Information shown —
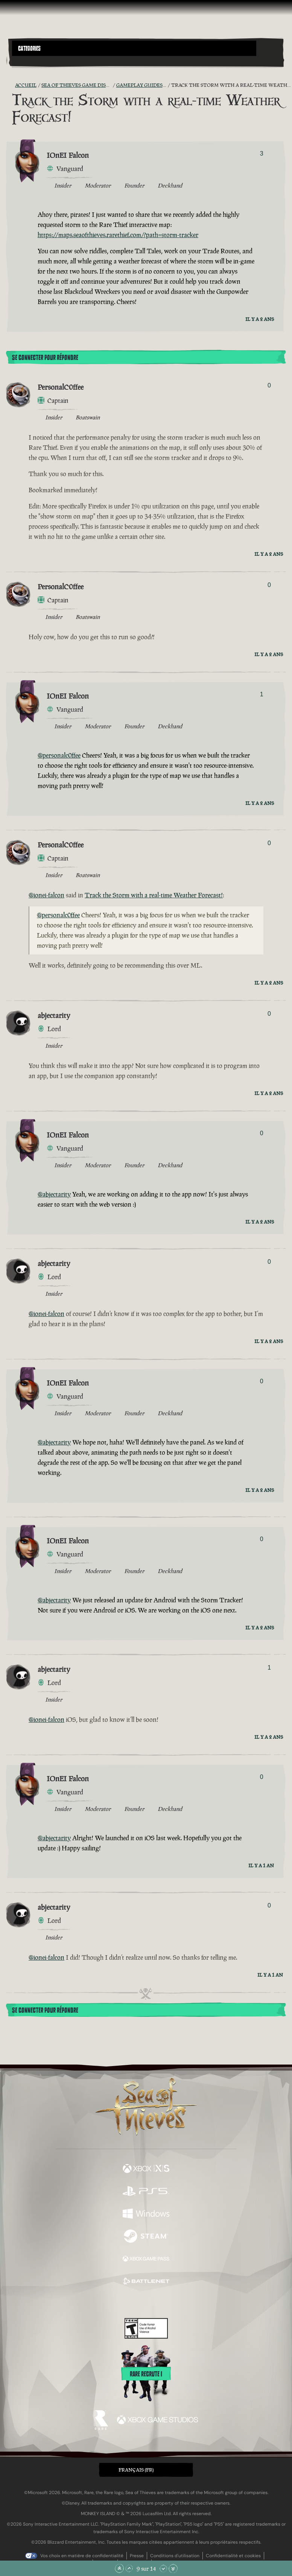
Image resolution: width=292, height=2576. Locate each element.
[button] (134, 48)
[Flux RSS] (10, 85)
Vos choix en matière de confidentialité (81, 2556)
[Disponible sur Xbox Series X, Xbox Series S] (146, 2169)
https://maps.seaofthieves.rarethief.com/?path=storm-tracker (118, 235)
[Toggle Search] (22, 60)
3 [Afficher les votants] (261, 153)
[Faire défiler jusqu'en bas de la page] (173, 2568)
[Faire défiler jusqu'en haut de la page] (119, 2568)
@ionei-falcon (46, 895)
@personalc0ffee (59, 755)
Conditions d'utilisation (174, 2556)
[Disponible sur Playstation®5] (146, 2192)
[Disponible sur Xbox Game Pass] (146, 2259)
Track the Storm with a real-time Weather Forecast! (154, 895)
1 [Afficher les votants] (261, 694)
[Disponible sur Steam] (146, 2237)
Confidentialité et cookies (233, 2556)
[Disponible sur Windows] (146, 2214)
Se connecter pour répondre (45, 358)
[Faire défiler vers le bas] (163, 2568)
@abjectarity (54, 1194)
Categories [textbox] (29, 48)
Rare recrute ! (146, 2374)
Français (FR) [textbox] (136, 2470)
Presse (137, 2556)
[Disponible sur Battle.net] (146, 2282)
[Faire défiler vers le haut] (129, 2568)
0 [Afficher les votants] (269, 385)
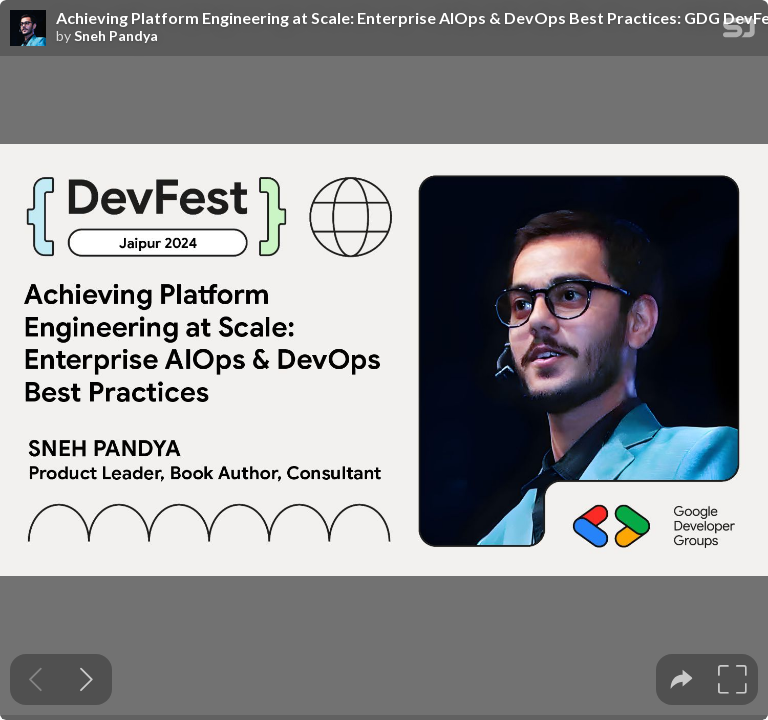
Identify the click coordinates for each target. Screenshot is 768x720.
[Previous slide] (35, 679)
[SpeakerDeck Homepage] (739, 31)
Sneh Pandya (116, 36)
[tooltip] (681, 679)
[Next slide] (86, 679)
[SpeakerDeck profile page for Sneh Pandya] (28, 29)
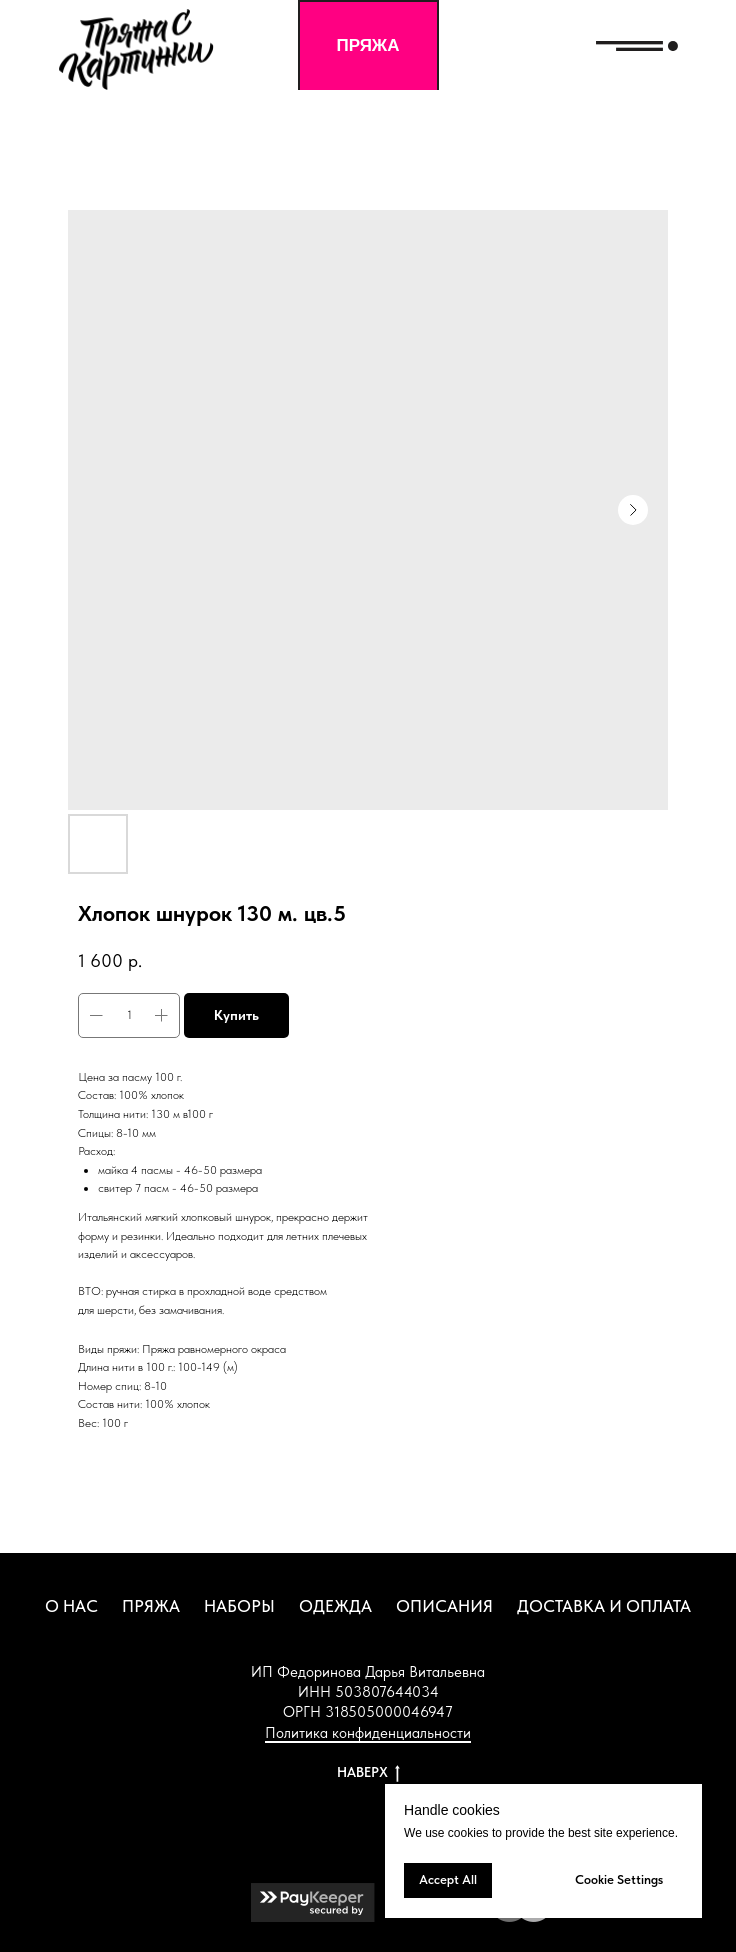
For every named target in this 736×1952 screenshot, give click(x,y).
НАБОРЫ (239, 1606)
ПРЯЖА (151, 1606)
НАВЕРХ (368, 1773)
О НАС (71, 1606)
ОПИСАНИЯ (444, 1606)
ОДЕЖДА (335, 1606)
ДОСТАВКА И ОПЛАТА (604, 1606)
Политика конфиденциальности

Exercise —
Your task is to restate word for word the lines from the top of the data to the line containing "НАВЕРХ (368, 1773)", both ends included, with every picture left out.

Written answer —
Image resolution: width=292, height=2576. Locate each element.
[button] (134, 48)
[Flux RSS] (10, 85)
Vos choix en matière de confidentialité (81, 2556)
[Disponible sur Xbox Series X, Xbox Series S] (146, 2169)
https://maps.seaofthieves.rarethief.com/?path=storm-tracker (118, 235)
[Toggle Search] (22, 60)
3 [Afficher les votants] (261, 153)
[Faire défiler jusqu'en bas de la page] (173, 2568)
[Faire défiler jusqu'en haut de la page] (119, 2568)
@ionei-falcon (46, 895)
@personalc0ffee (59, 755)
Conditions d'utilisation (174, 2556)
[Disponible sur Playstation®5] (146, 2192)
[Disponible sur Xbox Game Pass] (146, 2259)
Track the Storm with a real-time Weather Forecast! (154, 895)
1 [Afficher les votants] (261, 694)
[Disponible sur Steam] (146, 2237)
Confidentialité et cookies (233, 2556)
[Disponible sur Windows] (146, 2214)
Se connecter pour répondre (45, 358)
[Faire défiler vers le bas] (163, 2568)
@abjectarity (54, 1194)
Categories [textbox] (29, 48)
Rare recrute ! (146, 2374)
Français (FR) [textbox] (136, 2470)
Presse (137, 2556)
[Disponible sur Battle.net] (146, 2282)
[Faire défiler vers le haut] (129, 2568)
0 [Afficher les votants] (269, 385)
Identify the click coordinates for each target. Screenshot is 768x720.
[Previous slide] (35, 679)
[SpeakerDeck Homepage] (739, 31)
Sneh Pandya (116, 36)
[tooltip] (681, 679)
[Next slide] (86, 679)
[SpeakerDeck profile page for Sneh Pandya] (28, 29)
For every named target in this 736×1952 screenshot, give click(x,y).
НАБОРЫ (239, 1606)
ПРЯЖА (151, 1606)
НАВЕРХ (368, 1773)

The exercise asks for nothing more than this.